La Russa remarked to reporters the day after the unsuccessful Mendick bunt, “Many individuals in positions of power don’t believe in giving away an out in order to establish a foothold. It isn’t anything I can agree with.” La Russa said Paul Richards, a former player and businessman who died in 1986 “You don’t hide your butt. You trust your instincts. Because you’ll never know whether you’re good enough if you cover your butts with any of these choices and get defeated. I’m not scared since I’ve been well-trained and believe in what I believe.”


“The connection between Tony and the players has been greatly exaggerated,” adds closer Liam Hendriks. “There are times when we listen and others when we don’t,” says the author.
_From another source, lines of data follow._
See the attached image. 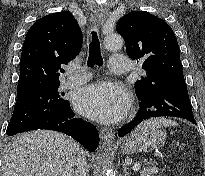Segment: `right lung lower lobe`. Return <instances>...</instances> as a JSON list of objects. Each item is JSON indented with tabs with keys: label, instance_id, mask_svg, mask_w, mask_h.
<instances>
[{
	"label": "right lung lower lobe",
	"instance_id": "98d812e1",
	"mask_svg": "<svg viewBox=\"0 0 205 176\" xmlns=\"http://www.w3.org/2000/svg\"><path fill=\"white\" fill-rule=\"evenodd\" d=\"M36 129L63 132L77 140L89 151H95L99 144L97 129L83 119L75 118L69 102L60 108H54L38 117L18 133Z\"/></svg>",
	"mask_w": 205,
	"mask_h": 176
}]
</instances>
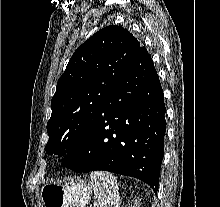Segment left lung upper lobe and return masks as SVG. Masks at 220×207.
Returning a JSON list of instances; mask_svg holds the SVG:
<instances>
[{
    "mask_svg": "<svg viewBox=\"0 0 220 207\" xmlns=\"http://www.w3.org/2000/svg\"><path fill=\"white\" fill-rule=\"evenodd\" d=\"M140 46L126 29L110 25L77 48L51 100L49 141L45 147L49 155L64 156L87 136Z\"/></svg>",
    "mask_w": 220,
    "mask_h": 207,
    "instance_id": "left-lung-upper-lobe-1",
    "label": "left lung upper lobe"
}]
</instances>
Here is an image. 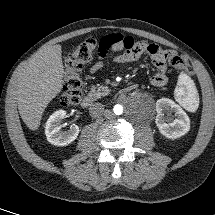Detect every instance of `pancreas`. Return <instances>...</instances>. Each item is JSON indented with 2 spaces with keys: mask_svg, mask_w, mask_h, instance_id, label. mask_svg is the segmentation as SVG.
I'll use <instances>...</instances> for the list:
<instances>
[{
  "mask_svg": "<svg viewBox=\"0 0 215 215\" xmlns=\"http://www.w3.org/2000/svg\"><path fill=\"white\" fill-rule=\"evenodd\" d=\"M110 92L107 86L95 85L91 87L90 95L100 98L101 96H106Z\"/></svg>",
  "mask_w": 215,
  "mask_h": 215,
  "instance_id": "1",
  "label": "pancreas"
}]
</instances>
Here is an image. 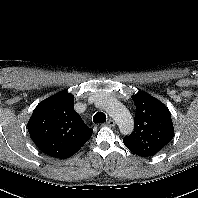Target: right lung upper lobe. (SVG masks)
Listing matches in <instances>:
<instances>
[{"label": "right lung upper lobe", "instance_id": "cb5924a9", "mask_svg": "<svg viewBox=\"0 0 198 198\" xmlns=\"http://www.w3.org/2000/svg\"><path fill=\"white\" fill-rule=\"evenodd\" d=\"M28 131L42 152L59 159L78 152L93 133L75 112L74 96L67 91L38 104L28 122Z\"/></svg>", "mask_w": 198, "mask_h": 198}]
</instances>
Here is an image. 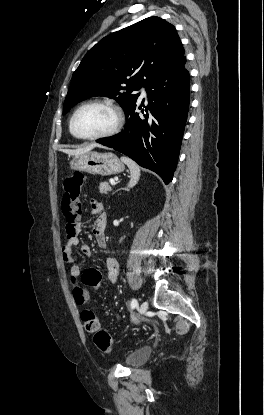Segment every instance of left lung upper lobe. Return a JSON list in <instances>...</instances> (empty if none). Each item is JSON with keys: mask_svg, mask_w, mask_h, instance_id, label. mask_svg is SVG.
<instances>
[{"mask_svg": "<svg viewBox=\"0 0 264 415\" xmlns=\"http://www.w3.org/2000/svg\"><path fill=\"white\" fill-rule=\"evenodd\" d=\"M183 56L175 27L159 17L114 32L90 49L74 71L63 115L92 96L113 98L125 111L139 96L133 91L168 71Z\"/></svg>", "mask_w": 264, "mask_h": 415, "instance_id": "5c2ea615", "label": "left lung upper lobe"}]
</instances>
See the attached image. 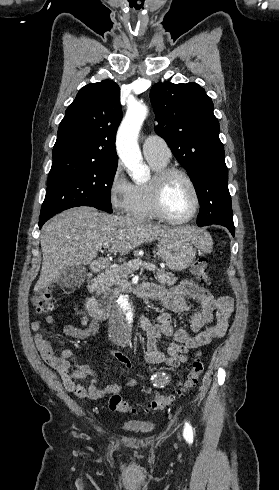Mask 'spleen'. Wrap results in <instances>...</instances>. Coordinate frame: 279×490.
Wrapping results in <instances>:
<instances>
[{
    "label": "spleen",
    "instance_id": "3e777b00",
    "mask_svg": "<svg viewBox=\"0 0 279 490\" xmlns=\"http://www.w3.org/2000/svg\"><path fill=\"white\" fill-rule=\"evenodd\" d=\"M201 240H202V250L201 252H205V254H209V252H212V242L211 238H209V234H206V232H201Z\"/></svg>",
    "mask_w": 279,
    "mask_h": 490
}]
</instances>
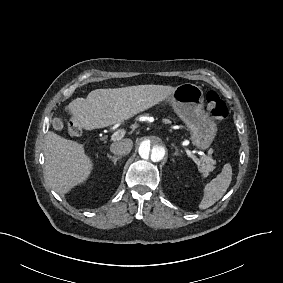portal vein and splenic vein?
<instances>
[{"label":"portal vein and splenic vein","instance_id":"18ae733b","mask_svg":"<svg viewBox=\"0 0 283 283\" xmlns=\"http://www.w3.org/2000/svg\"><path fill=\"white\" fill-rule=\"evenodd\" d=\"M122 138V135L120 134V131L118 132H115L111 135L110 137V141H118ZM187 155L190 157V158H193V161L198 165L200 163V160L194 156H192V153L190 151H187Z\"/></svg>","mask_w":283,"mask_h":283}]
</instances>
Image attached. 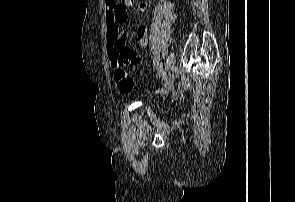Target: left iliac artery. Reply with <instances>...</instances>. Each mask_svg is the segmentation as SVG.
Segmentation results:
<instances>
[{"instance_id":"1","label":"left iliac artery","mask_w":295,"mask_h":202,"mask_svg":"<svg viewBox=\"0 0 295 202\" xmlns=\"http://www.w3.org/2000/svg\"><path fill=\"white\" fill-rule=\"evenodd\" d=\"M163 58L167 56V51H163L162 53Z\"/></svg>"}]
</instances>
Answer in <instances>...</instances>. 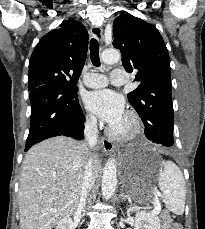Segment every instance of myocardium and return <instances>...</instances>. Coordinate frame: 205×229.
I'll use <instances>...</instances> for the list:
<instances>
[{
  "instance_id": "f54148a6",
  "label": "myocardium",
  "mask_w": 205,
  "mask_h": 229,
  "mask_svg": "<svg viewBox=\"0 0 205 229\" xmlns=\"http://www.w3.org/2000/svg\"><path fill=\"white\" fill-rule=\"evenodd\" d=\"M128 122L124 130H117L114 127L108 129V135L116 140H130L140 132V119L136 112L129 110L124 116Z\"/></svg>"
}]
</instances>
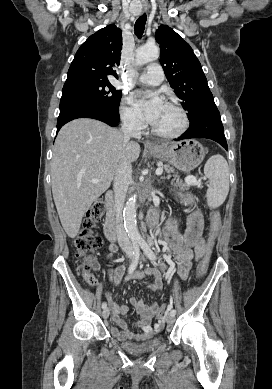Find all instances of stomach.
<instances>
[{"mask_svg": "<svg viewBox=\"0 0 272 389\" xmlns=\"http://www.w3.org/2000/svg\"><path fill=\"white\" fill-rule=\"evenodd\" d=\"M149 153L187 173L198 167L205 157L204 147L194 139L178 141L171 145L163 144L156 149H150Z\"/></svg>", "mask_w": 272, "mask_h": 389, "instance_id": "stomach-1", "label": "stomach"}]
</instances>
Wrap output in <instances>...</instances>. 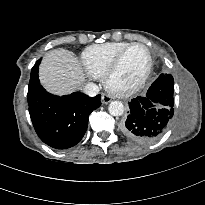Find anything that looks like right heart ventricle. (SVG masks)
<instances>
[{"label": "right heart ventricle", "mask_w": 205, "mask_h": 205, "mask_svg": "<svg viewBox=\"0 0 205 205\" xmlns=\"http://www.w3.org/2000/svg\"><path fill=\"white\" fill-rule=\"evenodd\" d=\"M129 42H109L87 47L82 55L81 62L85 71L94 78H101L115 59Z\"/></svg>", "instance_id": "right-heart-ventricle-1"}]
</instances>
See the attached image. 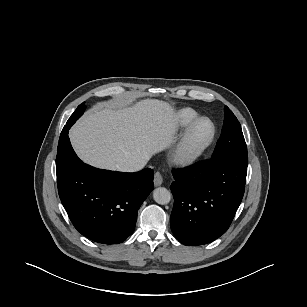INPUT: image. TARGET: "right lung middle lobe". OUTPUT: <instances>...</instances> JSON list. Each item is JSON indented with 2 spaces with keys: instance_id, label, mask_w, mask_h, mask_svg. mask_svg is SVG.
<instances>
[{
  "instance_id": "right-lung-middle-lobe-1",
  "label": "right lung middle lobe",
  "mask_w": 307,
  "mask_h": 307,
  "mask_svg": "<svg viewBox=\"0 0 307 307\" xmlns=\"http://www.w3.org/2000/svg\"><path fill=\"white\" fill-rule=\"evenodd\" d=\"M84 110H85V105L84 103H82L78 106V108L74 111V113L68 119L63 129H70V127L75 123V121L84 113ZM61 140H62V136H60L59 142Z\"/></svg>"
}]
</instances>
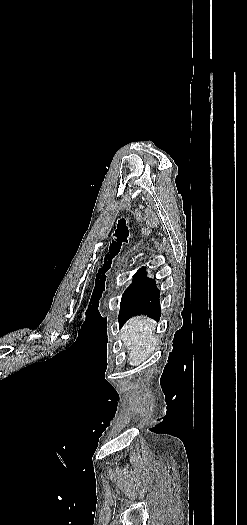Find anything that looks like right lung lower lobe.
Listing matches in <instances>:
<instances>
[{
	"mask_svg": "<svg viewBox=\"0 0 247 525\" xmlns=\"http://www.w3.org/2000/svg\"><path fill=\"white\" fill-rule=\"evenodd\" d=\"M159 297L160 291L156 287L155 280L145 276L126 300L119 315V327H122L130 317L137 314H145L154 319H159L161 316Z\"/></svg>",
	"mask_w": 247,
	"mask_h": 525,
	"instance_id": "1",
	"label": "right lung lower lobe"
}]
</instances>
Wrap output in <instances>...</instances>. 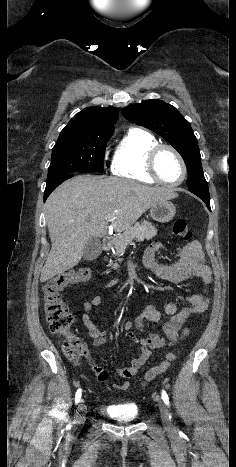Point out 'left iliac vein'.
I'll use <instances>...</instances> for the list:
<instances>
[{"label":"left iliac vein","mask_w":236,"mask_h":467,"mask_svg":"<svg viewBox=\"0 0 236 467\" xmlns=\"http://www.w3.org/2000/svg\"><path fill=\"white\" fill-rule=\"evenodd\" d=\"M159 410H160L162 422L166 426H170V416H169L168 409L166 405L164 404V402L161 400L159 401Z\"/></svg>","instance_id":"left-iliac-vein-1"}]
</instances>
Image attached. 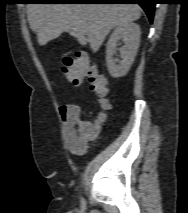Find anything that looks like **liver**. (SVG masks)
I'll list each match as a JSON object with an SVG mask.
<instances>
[{"instance_id": "obj_1", "label": "liver", "mask_w": 188, "mask_h": 213, "mask_svg": "<svg viewBox=\"0 0 188 213\" xmlns=\"http://www.w3.org/2000/svg\"><path fill=\"white\" fill-rule=\"evenodd\" d=\"M27 16L39 45L68 32L97 52L114 27L138 20L141 9L137 4H29Z\"/></svg>"}]
</instances>
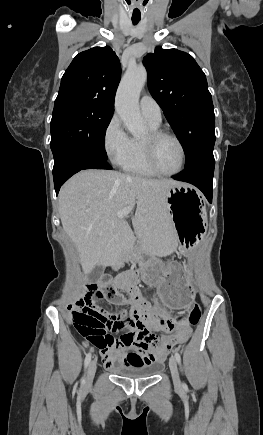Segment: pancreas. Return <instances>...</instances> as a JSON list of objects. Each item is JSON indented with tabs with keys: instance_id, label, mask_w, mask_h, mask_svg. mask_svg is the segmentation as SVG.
Returning a JSON list of instances; mask_svg holds the SVG:
<instances>
[{
	"instance_id": "1",
	"label": "pancreas",
	"mask_w": 263,
	"mask_h": 435,
	"mask_svg": "<svg viewBox=\"0 0 263 435\" xmlns=\"http://www.w3.org/2000/svg\"><path fill=\"white\" fill-rule=\"evenodd\" d=\"M136 249H137V246H135V248H134L133 250H131V251L126 255V257H127L128 255L132 254V252H133L134 250H136ZM123 260H124V258L120 259V260H119V263H121Z\"/></svg>"
}]
</instances>
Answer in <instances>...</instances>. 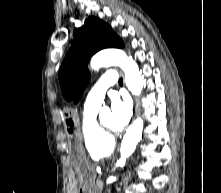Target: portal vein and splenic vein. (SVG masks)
Listing matches in <instances>:
<instances>
[{"label": "portal vein and splenic vein", "instance_id": "18ae733b", "mask_svg": "<svg viewBox=\"0 0 221 193\" xmlns=\"http://www.w3.org/2000/svg\"><path fill=\"white\" fill-rule=\"evenodd\" d=\"M99 185L102 187V185H103V182H102V180L100 179L99 180Z\"/></svg>", "mask_w": 221, "mask_h": 193}]
</instances>
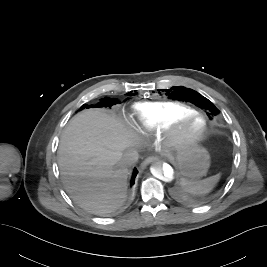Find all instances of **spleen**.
<instances>
[{
    "instance_id": "obj_1",
    "label": "spleen",
    "mask_w": 267,
    "mask_h": 267,
    "mask_svg": "<svg viewBox=\"0 0 267 267\" xmlns=\"http://www.w3.org/2000/svg\"><path fill=\"white\" fill-rule=\"evenodd\" d=\"M219 179H220V174H216L214 176L199 181H192L183 178L181 180V185L185 192L194 195H201L209 193L217 184Z\"/></svg>"
}]
</instances>
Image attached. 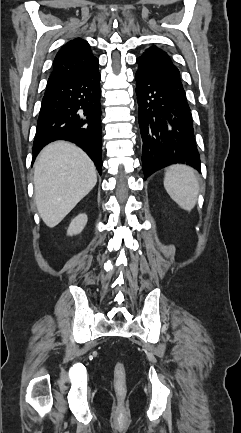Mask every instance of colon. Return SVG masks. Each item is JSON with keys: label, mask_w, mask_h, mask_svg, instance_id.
<instances>
[{"label": "colon", "mask_w": 241, "mask_h": 433, "mask_svg": "<svg viewBox=\"0 0 241 433\" xmlns=\"http://www.w3.org/2000/svg\"><path fill=\"white\" fill-rule=\"evenodd\" d=\"M114 387L118 394L126 391V370L123 362L118 361L114 368Z\"/></svg>", "instance_id": "5ec220e1"}]
</instances>
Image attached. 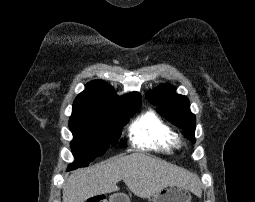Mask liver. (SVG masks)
Masks as SVG:
<instances>
[{
  "label": "liver",
  "instance_id": "liver-1",
  "mask_svg": "<svg viewBox=\"0 0 255 202\" xmlns=\"http://www.w3.org/2000/svg\"><path fill=\"white\" fill-rule=\"evenodd\" d=\"M123 180L132 193L150 198L170 184L198 191L196 175L165 161L134 153L72 173L63 187V202H85L88 198L119 190Z\"/></svg>",
  "mask_w": 255,
  "mask_h": 202
}]
</instances>
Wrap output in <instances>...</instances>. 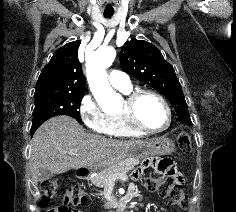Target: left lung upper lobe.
<instances>
[{
	"label": "left lung upper lobe",
	"mask_w": 236,
	"mask_h": 212,
	"mask_svg": "<svg viewBox=\"0 0 236 212\" xmlns=\"http://www.w3.org/2000/svg\"><path fill=\"white\" fill-rule=\"evenodd\" d=\"M120 64L133 78L164 95L174 107L178 120L192 124L174 68L164 59L157 47L147 41L133 38L122 47Z\"/></svg>",
	"instance_id": "1"
}]
</instances>
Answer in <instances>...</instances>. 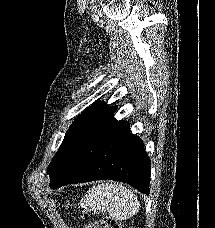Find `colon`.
<instances>
[{
	"label": "colon",
	"mask_w": 215,
	"mask_h": 228,
	"mask_svg": "<svg viewBox=\"0 0 215 228\" xmlns=\"http://www.w3.org/2000/svg\"><path fill=\"white\" fill-rule=\"evenodd\" d=\"M85 228H119V226L114 218L102 216L94 225H86Z\"/></svg>",
	"instance_id": "obj_1"
}]
</instances>
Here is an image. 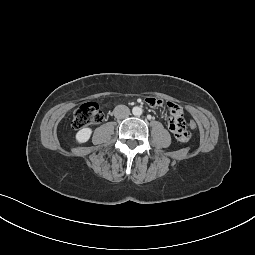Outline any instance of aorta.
Returning <instances> with one entry per match:
<instances>
[{
  "mask_svg": "<svg viewBox=\"0 0 255 255\" xmlns=\"http://www.w3.org/2000/svg\"><path fill=\"white\" fill-rule=\"evenodd\" d=\"M132 113L133 115L135 116H140L142 114V108L141 107H138V106H135L133 107L132 109Z\"/></svg>",
  "mask_w": 255,
  "mask_h": 255,
  "instance_id": "762f6f07",
  "label": "aorta"
}]
</instances>
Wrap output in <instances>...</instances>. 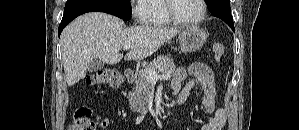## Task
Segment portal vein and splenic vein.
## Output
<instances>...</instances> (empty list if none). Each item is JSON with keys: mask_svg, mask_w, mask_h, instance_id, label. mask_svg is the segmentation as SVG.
I'll use <instances>...</instances> for the list:
<instances>
[{"mask_svg": "<svg viewBox=\"0 0 299 130\" xmlns=\"http://www.w3.org/2000/svg\"><path fill=\"white\" fill-rule=\"evenodd\" d=\"M130 48H132V46L130 45H126L123 47L124 50H129ZM144 73L145 76L150 80V82H157L158 80H169L171 78V75L168 73L159 75L157 72L149 69H146Z\"/></svg>", "mask_w": 299, "mask_h": 130, "instance_id": "portal-vein-and-splenic-vein-1", "label": "portal vein and splenic vein"}]
</instances>
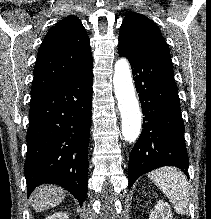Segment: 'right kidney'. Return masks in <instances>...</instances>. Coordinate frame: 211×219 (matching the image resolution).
<instances>
[{
  "mask_svg": "<svg viewBox=\"0 0 211 219\" xmlns=\"http://www.w3.org/2000/svg\"><path fill=\"white\" fill-rule=\"evenodd\" d=\"M45 219H68V215L65 212H57Z\"/></svg>",
  "mask_w": 211,
  "mask_h": 219,
  "instance_id": "right-kidney-1",
  "label": "right kidney"
}]
</instances>
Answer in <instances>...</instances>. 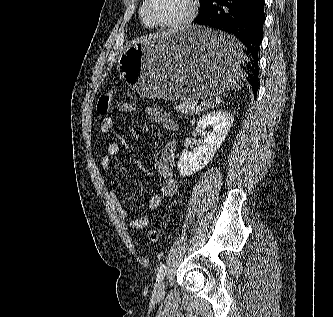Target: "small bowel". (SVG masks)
Here are the masks:
<instances>
[{
	"mask_svg": "<svg viewBox=\"0 0 333 317\" xmlns=\"http://www.w3.org/2000/svg\"><path fill=\"white\" fill-rule=\"evenodd\" d=\"M117 110L121 113H131L136 110V105L132 102H121L117 106ZM146 112L151 118L166 129L175 132L177 125L172 117L165 111L149 107ZM115 124L112 116L103 118L100 122L99 131L101 136H106ZM120 153V147L116 143H111L107 147L106 154L101 157V166L105 170H110L112 167V158ZM176 153V143L172 139L164 146L159 159L154 163V168L161 177V193L153 194L147 203L149 214L140 215L137 218L131 219L128 217L126 210L122 206L114 190L110 191L112 202L117 210L118 215L125 221L131 229L140 230L147 227L150 223L151 216L156 213L163 204V198L173 197L177 194L178 184L173 174V166Z\"/></svg>",
	"mask_w": 333,
	"mask_h": 317,
	"instance_id": "1",
	"label": "small bowel"
}]
</instances>
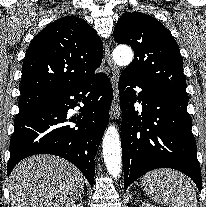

Nam Y. Huh/Associated Press

WE ARE AWARE. Those remarks are an acknowledgement as well as an acceptance. They’ve figured it out, which is a win in and of itself, and it’s enabled them to relax into a comfortable resting position. Sure, La Russa is an old-school guy who points to the sky and screams at the clouds every now and then, but he’s their old-school dude pointing and screaming. Hendriks adds, “Overall, this is a clubhouse that can tolerate a few of leaks here and there.” “I don’t want to put it to the test, but that’s the feeling I’m getting. The players’ and Tony’s connection has been greatly exaggerated. There are moments when we listen and others when we don’t listen, as Tim said.”

They are aware of the situation. They know the season is long, the team is strong, and the men in the clubhouse screaming at each other in a fun manner will determine where and how it all ends. They’ll worry about spin speeds, arm extension, and launch angles until then. Grandal will continue to squint at the computer screen, looking for hints. And their manager will sometimes tilt his head just so and inhale the delicious scent of a one-run game, the bill of his hat military-straight.

“No matter what happens, you have to appreciate it,” Anderson adds. “The game is difficult enough, and we’re going to play again the following day.”

Solidarity is where you’ll find it, and they’re all striding bravely ahead — with the exception of one — into whatever the game’s future holds.